(Extracted records)
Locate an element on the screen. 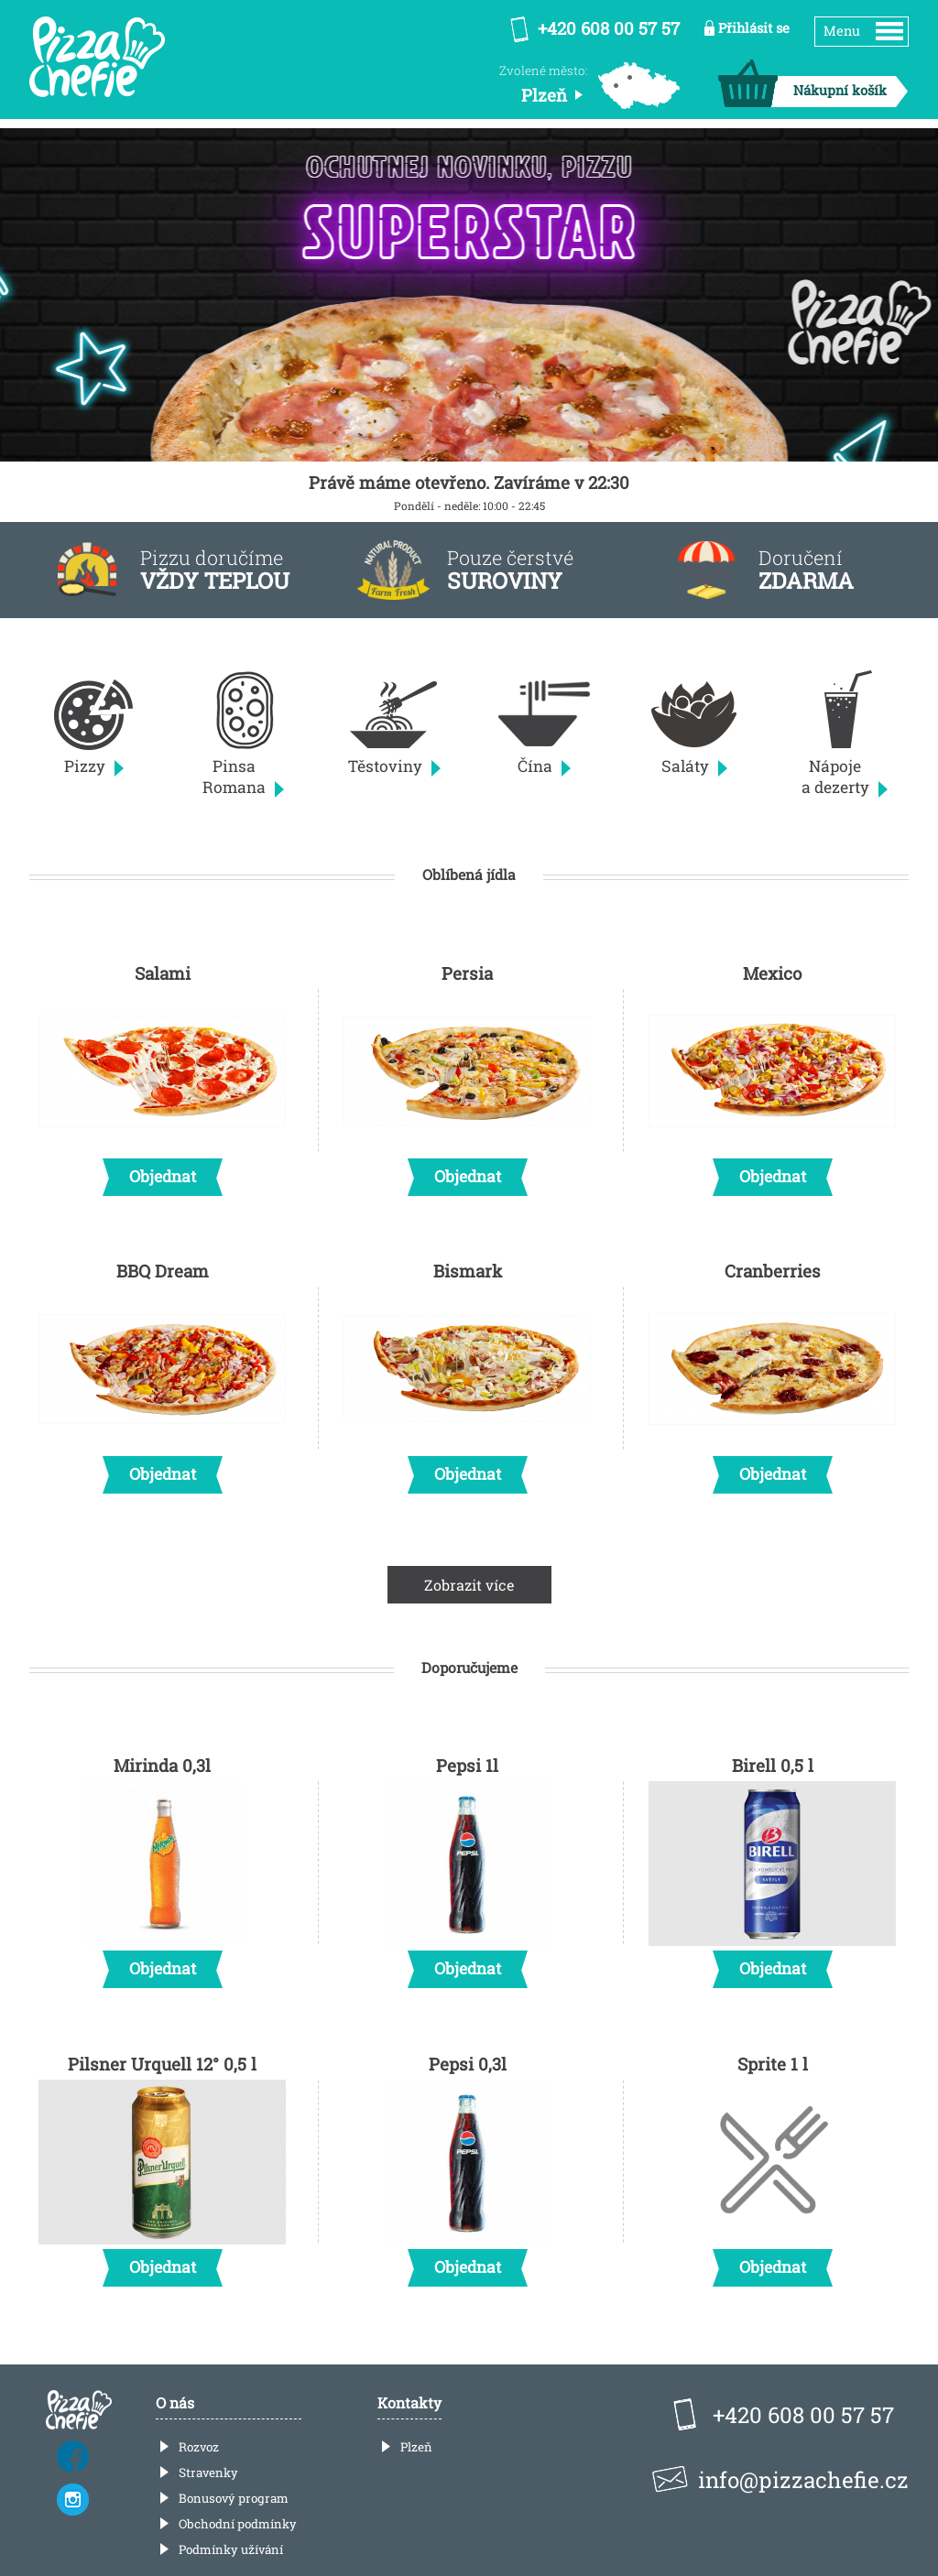 The height and width of the screenshot is (2576, 938). Přihlásit se is located at coordinates (754, 28).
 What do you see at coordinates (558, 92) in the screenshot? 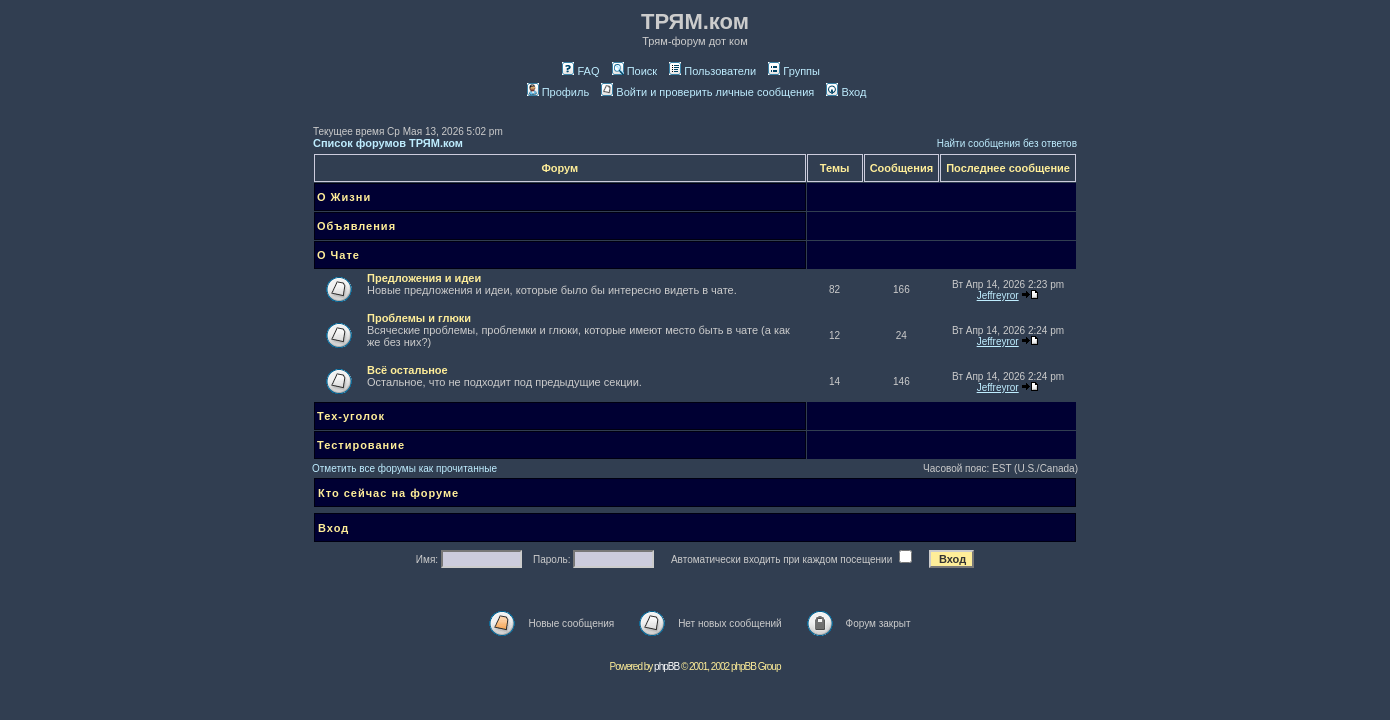
I see `Профиль` at bounding box center [558, 92].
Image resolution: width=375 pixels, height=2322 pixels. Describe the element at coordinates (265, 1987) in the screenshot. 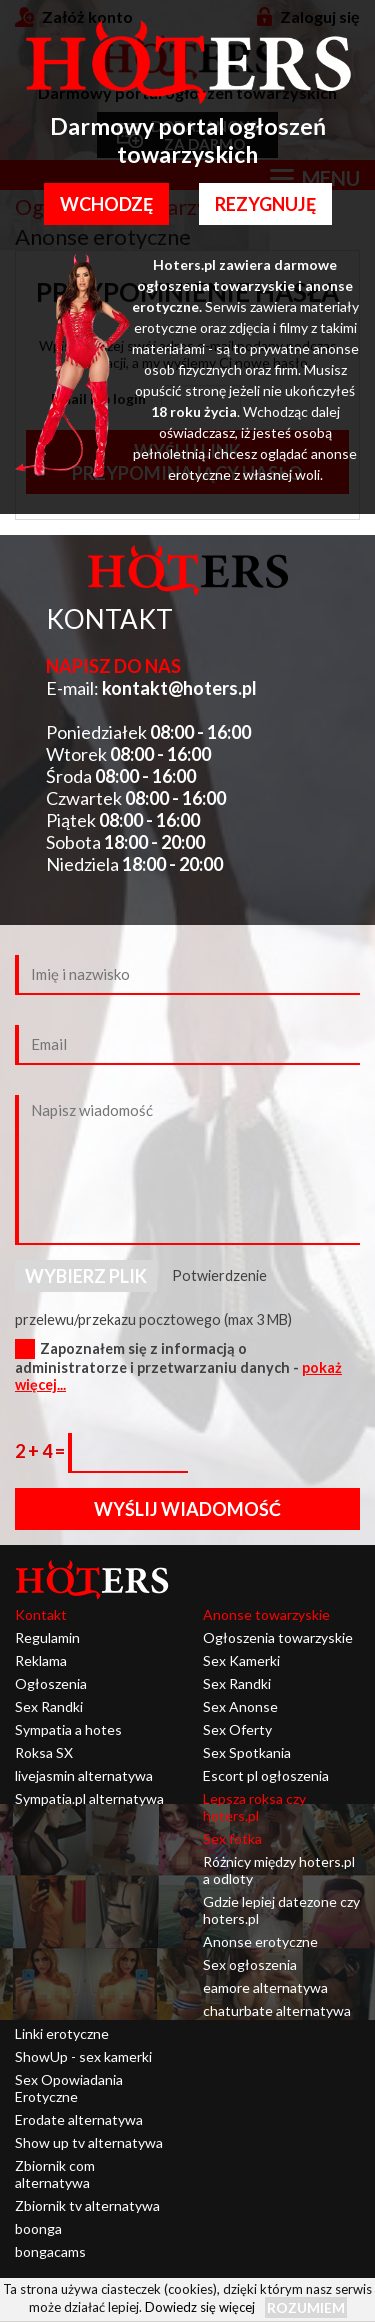

I see `eamore alternatywa` at that location.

■ **What you will do**
The answer should consist only of the lines from the line with "Image resolution: width=375" through the last line of the data, repeated exactly; pictures stay out.

■ **Reply**
Image resolution: width=375 pixels, height=2322 pixels. Describe the element at coordinates (265, 1987) in the screenshot. 

I see `eamore alternatywa` at that location.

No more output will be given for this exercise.